- **Task brief**
Return every line from the records below that has the word "Flight".

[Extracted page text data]
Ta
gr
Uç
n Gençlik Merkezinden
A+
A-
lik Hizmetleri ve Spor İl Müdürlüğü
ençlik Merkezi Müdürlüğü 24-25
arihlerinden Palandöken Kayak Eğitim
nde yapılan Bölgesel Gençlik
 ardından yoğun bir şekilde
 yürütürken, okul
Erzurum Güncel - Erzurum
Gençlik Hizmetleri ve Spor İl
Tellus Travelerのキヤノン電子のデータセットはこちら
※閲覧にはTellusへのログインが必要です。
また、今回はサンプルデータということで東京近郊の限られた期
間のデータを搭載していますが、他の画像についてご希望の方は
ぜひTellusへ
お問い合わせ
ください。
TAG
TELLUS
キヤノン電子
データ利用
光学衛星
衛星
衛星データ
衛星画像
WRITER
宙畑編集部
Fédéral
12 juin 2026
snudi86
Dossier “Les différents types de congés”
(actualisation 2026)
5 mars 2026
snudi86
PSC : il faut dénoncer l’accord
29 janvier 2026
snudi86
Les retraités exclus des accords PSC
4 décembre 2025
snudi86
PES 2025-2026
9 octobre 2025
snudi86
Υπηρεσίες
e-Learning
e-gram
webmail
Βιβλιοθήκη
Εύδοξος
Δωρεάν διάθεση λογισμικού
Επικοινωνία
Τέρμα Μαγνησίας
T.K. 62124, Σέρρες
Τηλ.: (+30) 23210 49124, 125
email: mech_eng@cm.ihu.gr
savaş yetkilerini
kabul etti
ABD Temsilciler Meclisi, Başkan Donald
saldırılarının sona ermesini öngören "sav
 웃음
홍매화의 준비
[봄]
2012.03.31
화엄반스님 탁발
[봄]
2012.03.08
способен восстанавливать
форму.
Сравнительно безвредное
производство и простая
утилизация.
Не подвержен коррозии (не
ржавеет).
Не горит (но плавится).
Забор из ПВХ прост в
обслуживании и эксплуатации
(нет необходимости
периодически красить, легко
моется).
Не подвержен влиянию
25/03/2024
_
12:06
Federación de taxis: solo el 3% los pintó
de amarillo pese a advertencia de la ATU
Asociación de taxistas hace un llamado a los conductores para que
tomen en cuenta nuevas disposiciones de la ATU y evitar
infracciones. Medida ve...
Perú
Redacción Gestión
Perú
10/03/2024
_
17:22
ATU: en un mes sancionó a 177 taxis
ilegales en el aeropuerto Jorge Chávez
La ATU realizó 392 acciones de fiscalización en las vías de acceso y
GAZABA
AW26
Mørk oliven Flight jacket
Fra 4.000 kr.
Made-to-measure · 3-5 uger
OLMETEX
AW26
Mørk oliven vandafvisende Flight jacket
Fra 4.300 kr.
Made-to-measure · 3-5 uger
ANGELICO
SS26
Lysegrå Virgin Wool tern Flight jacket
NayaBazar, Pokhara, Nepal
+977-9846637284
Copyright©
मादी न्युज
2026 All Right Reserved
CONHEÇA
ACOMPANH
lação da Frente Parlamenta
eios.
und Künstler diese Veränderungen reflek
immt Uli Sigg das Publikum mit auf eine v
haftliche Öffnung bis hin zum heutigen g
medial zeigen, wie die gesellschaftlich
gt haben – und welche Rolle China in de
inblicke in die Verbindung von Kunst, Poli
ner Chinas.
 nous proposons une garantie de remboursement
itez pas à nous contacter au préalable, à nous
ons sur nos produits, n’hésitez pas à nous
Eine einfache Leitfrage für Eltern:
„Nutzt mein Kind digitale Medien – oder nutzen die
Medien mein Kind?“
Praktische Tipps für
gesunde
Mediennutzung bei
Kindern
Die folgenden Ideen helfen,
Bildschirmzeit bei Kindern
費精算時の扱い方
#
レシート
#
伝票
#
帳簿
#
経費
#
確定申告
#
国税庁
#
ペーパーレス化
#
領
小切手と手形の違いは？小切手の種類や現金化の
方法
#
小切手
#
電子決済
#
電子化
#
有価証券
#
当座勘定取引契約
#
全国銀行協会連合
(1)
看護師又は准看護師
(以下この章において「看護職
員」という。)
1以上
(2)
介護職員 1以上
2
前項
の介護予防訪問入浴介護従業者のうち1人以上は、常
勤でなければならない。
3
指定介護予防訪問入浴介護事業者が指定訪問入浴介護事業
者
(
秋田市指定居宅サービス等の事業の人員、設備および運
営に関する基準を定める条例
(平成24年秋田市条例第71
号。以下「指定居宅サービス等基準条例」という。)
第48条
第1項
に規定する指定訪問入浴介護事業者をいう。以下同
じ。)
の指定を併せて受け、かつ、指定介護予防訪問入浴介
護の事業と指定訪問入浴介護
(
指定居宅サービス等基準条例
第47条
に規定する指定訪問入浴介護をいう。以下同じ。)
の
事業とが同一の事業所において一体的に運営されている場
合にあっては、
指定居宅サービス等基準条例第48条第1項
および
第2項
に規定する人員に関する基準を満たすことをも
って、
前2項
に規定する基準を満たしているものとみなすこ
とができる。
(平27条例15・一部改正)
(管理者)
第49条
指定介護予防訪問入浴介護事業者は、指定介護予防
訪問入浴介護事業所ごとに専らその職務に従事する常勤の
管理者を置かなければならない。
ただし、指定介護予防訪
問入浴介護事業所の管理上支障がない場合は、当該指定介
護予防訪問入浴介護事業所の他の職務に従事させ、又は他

- **Answer**
Mørk oliven Flight jacket
Mørk oliven vandafvisende Flight jacket
Lysegrå Virgin Wool tern Flight jacket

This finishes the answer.